Mide, bağırsak sistemine kaçan yabancı cisimlerin de olduğunu belirten Karagüzel, “Bunlar solunum yollarına kaçan yabancı cisimler kadar ciddi bir hayati risk oluşturmasa da yabacı cisimler yutulduğunda sindirim yollarında tıkanıklığa yol açabiliyorlar. Günümüzde para, oyuncak ve saat pillerini yutma şeklinde sindirim yollarındaki cisimleri görüyoruz. Piller içindeki enerji nedeniyle yemek borunda yanıklara yol açabiliyor. Yakınması olan çocukların ilgili hastaneye başvurması gerekir” dedi.

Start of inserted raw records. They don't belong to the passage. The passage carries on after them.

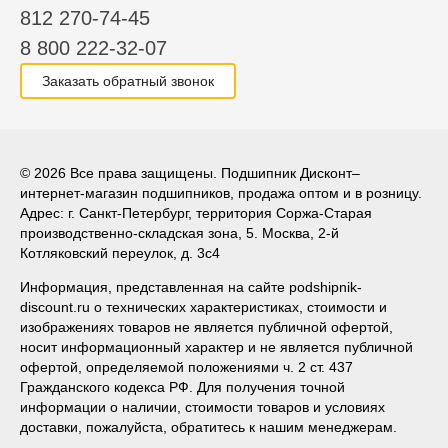
812 270-74-45
8 800 222-32-07
Заказать обратный звонок
© 2026 Все права защищены. Подшипник Дисконт–
интернет-магазин подшипников, продажа оптом и в розницу.
Адрес: г. Санкт-Петербург, территория Соржа-Старая
производственно-складская зона, 5. Москва, 2-й
Котляковский переулок, д. 3с4
Информация, представленная на сайте podshipnik-
discount.ru о технических характеристиках, стоимости и
изображениях товаров не является публичной офертой,
носит информационный характер и не является публичной
офертой, определяемой положениями ч. 2 ст. 437
Гражданского кодекса РФ. Для получения точной
информации о наличии, стоимости товаров и условиях
доставки, пожалуйста, обратитесь к нашим менеджерам.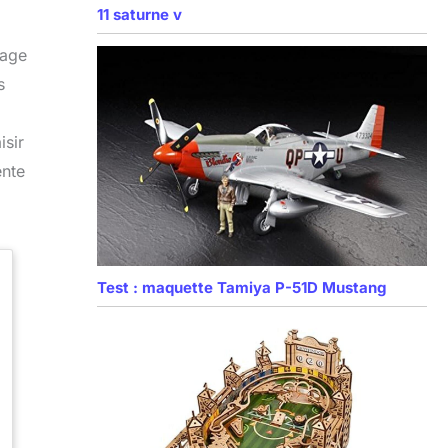
11 saturne v
lage
s
isir
ente
Test : maquette Tamiya P-51D Mustang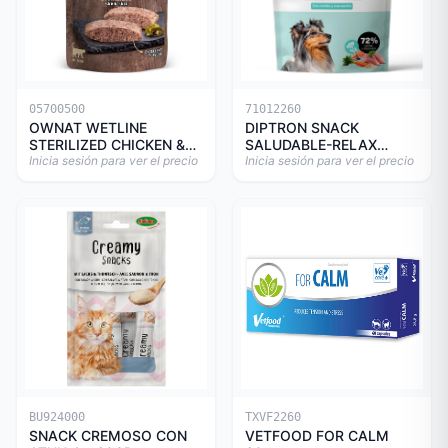
05700500
71012260
OWNAT WETLINE
DIPTRON SNACK
STERILIZED CHICKEN &
SALUDABLE-RELAX
TURKEY CAT 85gr
Inicia sesión para ver el precio
150GR
Inicia sesión para ver el precio
BU924000
TXVF2260
SNACK CREMOSO CON
VETFOOD FOR CALM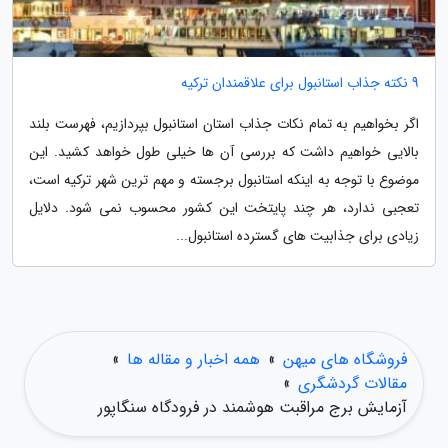
9 نکته جذاب استانبول برای علاقمندان ترکیه
اگر بخواهیم به تمام نکات جذاب استان استانبول بپردازیم، فهرست بلند
بالایی خواهیم داشت که بررسی آن ها خیلی طول خواهد کشید. این
موضوع با توجه به اینکه استانبول برجسته و مهم ترین شهر ترکیه است،
تعجبی ندارد، هر چند پایتخت این کشور محسوب نمی شود. دلایل
زیادی برای جذابیت های گسترده استانبول...
فروشگاه های میهن
»
همه اخبار و مقاله ها
»
مقالات گردشگری
»
آزمایش برج مراقبت هوشمند در فرودگاه سنگاپور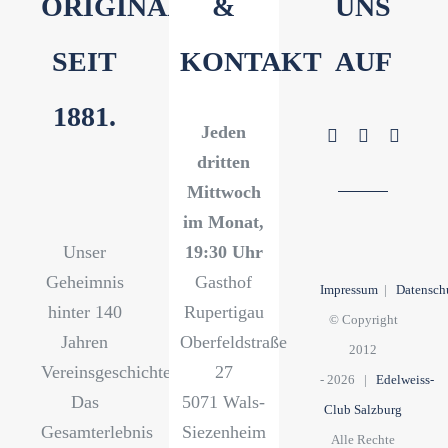
ORIGINAL
&
UNS
SEIT
KONTAKT
AUF
1881.
Jeden
dritten
Mittwoch
im Monat,
Unser
19:30 Uhr
Geheimnis
Gasthof
Impressum
|
Datensch
hinter 140
Rupertigau
© Copyright
Jahren
Oberfeldstraße
2012
Vereinsgeschichte?
27
-
2026 |
Edelweiss-
Das
5071 Wals-
Club Salzburg
Gesamterlebnis
Siezenheim
Alle Rechte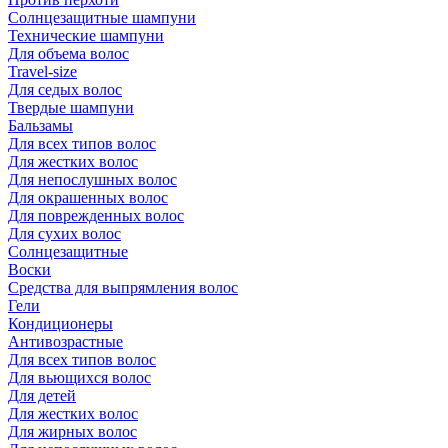
Солнцезащитные шампуни
Технические шампуни
Для объема волос
Travel-size
Для седых волос
Твердые шампуни
Бальзамы
Для всех типов волос
Для жестких волос
Для непослушных волос
Для окрашенных волос
Для поврежденных волос
Для сухих волос
Солнцезащитные
Воски
Средства для выпрямления волос
Гели
Кондиционеры
Антивозрастные
Для всех типов волос
Для вьющихся волос
Для детей
Для жестких волос
Для жирных волос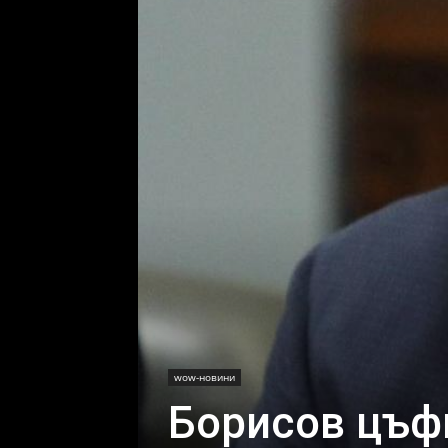
wow-новини
Борисов цъфн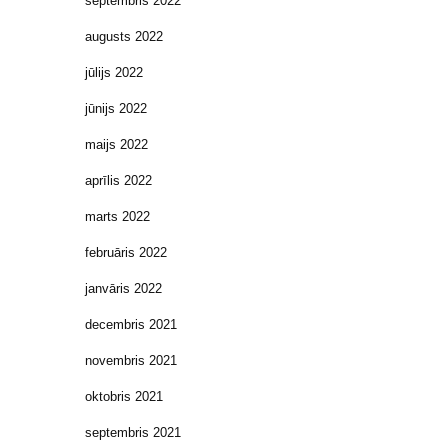
septembris 2022
augusts 2022
jūlijs 2022
jūnijs 2022
maijs 2022
aprīlis 2022
marts 2022
februāris 2022
janvāris 2022
decembris 2021
novembris 2021
oktobris 2021
septembris 2021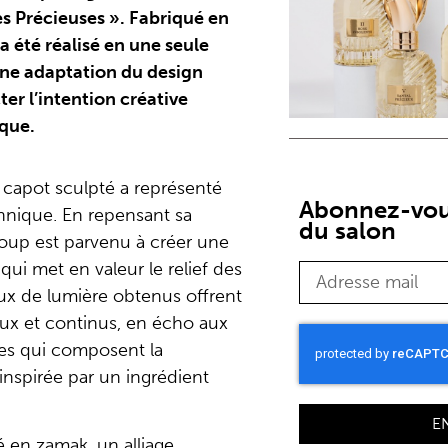
es Précieuses ». Fabriqué en
 été réalisé en une seule
une adaptation du design
cter l’intention créative
rque.
 capot sculpté a représenté
Abonnez-vous
chnique. En repensant sa
du salon
oup est parvenu à créer une
ui met en valeur le relief des
eux de lumière obtenus offrent
eux et continus, en écho aux
ives qui composent la
inspirée par un ingrédient
E
é en zamak, un alliage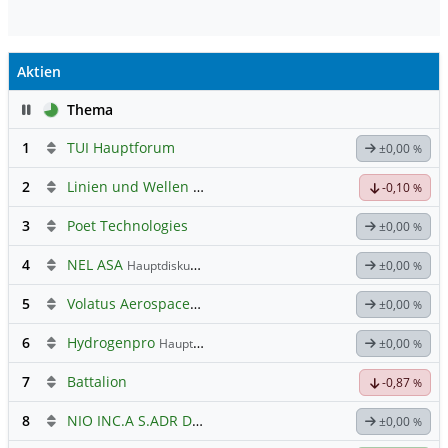
Aktien
Pause
Thema
1
TUI Hauptforum
±0,00
%
2
Linien und Wellen Austausch Forum
-0,10
%
3
Poet Technologies
±0,00
%
4
NEL ASA
Hauptdiskussion
±0,00
%
5
Volatus Aerospace (Offener Austausch)
±0,00
%
6
Hydrogenpro
Hauptdiskussion
±0,00
%
7
Battalion
-0,87
%
8
NIO INC.A S.ADR DL-,00025
Hauptdiskussion
±0,00
%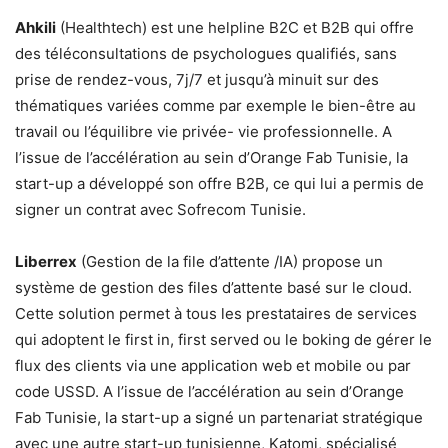
Ahkili
(Healthtech) est une helpline B2C et B2B qui offre
des téléconsultations de psychologues qualifiés, sans
prise de rendez-vous, 7j/7 et jusqu’à minuit sur des
thématiques variées comme par exemple le bien-être au
travail ou l’équilibre vie privée- vie professionnelle. A
l’issue de l’accélération au sein d’Orange Fab Tunisie, la
start-up a développé son offre B2B, ce qui lui a permis de
signer un contrat avec Sofrecom Tunisie.
Liberrex
(Gestion de la file d’attente /IA) propose un
système de gestion des files d’attente basé sur le cloud.
Cette solution permet à tous les prestataires de services
qui adoptent le first in, first served ou le boking de gérer le
flux des clients via une application web et mobile ou par
code USSD. A l’issue de l’accélération au sein d’Orange
Fab Tunisie, la start-up a signé un partenariat stratégique
avec une autre start-up tunisienne, Katomi, spécialisé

Hastane koridorundaki sindirim ve solunum yollarından çıkarılan cisimlerin sergilendiği panolardan bahseden Karagüzel, “Buradaki yabancı cisimler 30 yıllık bir çalışmanın ana ürünüdür. Prof.Dr. Mustafa Melikoğlu hocamız başlatmıştır. Sindirim yolunda daha çok künt cisimleri görüyoruz. Bunlar para, jeton, piller, çiğnenmeden yutulan besin maddeleri, et ve meyve parçaları, toplu iğne, kilitli iğne, oyuncak parçaları olabiliyor. 3 yaş bitimine kadar küçük oyuncak parçalarından çocukları uzak tutmak gerekir. Solunum yollarında ise daha çok orada organik maddeleri görüyoruz. Kuruyemiş türleri şeklinde karşımıza çıkıyor. Fındık, fıstık, ceviz gibi. Diş gelişimi bu dönemde tamamlanmadığı için çocuklara kuruyemiş verilmemelidir. Sindirim yolundaki gibi solunum yola kaçan küçük oyuncak parçalarından da çocuklar uzak tutulmalıdır” ifadelerine yer verdi.
“Dikkat çekmek istiyoruz”
İki panoyu koridora yaparken ailelerin dikkatini çekmeyi amaçladıklarını kaydeden Karagüzel, “Her zaman bu tür açıklamalara insanlar ulaşılamıyor. Ama buraya gelen ailelerimiz genellikle bu panoyla ilgileniyorlar. Ayrıca öğrencilerimiz için eğitim dede kullanıyoruz” dedi.
“Şok olduk”
Panoyu inceleyen 2 çocuk annesi Zekiye Özer, “Burada çocuklardan çıkan malzemeleri gördükçe çok korktum. Çok tehlikeli şeyler yutmuşlar. İnsan bunları gördükçe korkuyor. Mıknatıs, kalemtıraş, iğne yutmuşlar. Anne baba olarak daha çok d,kkat etmeliyiz. Aklımıza gelmeyen şeyleri çocuklar yutmuş çok olduk. Bundan sonra daha dikkatli olacağız” ifadelerini kullandı.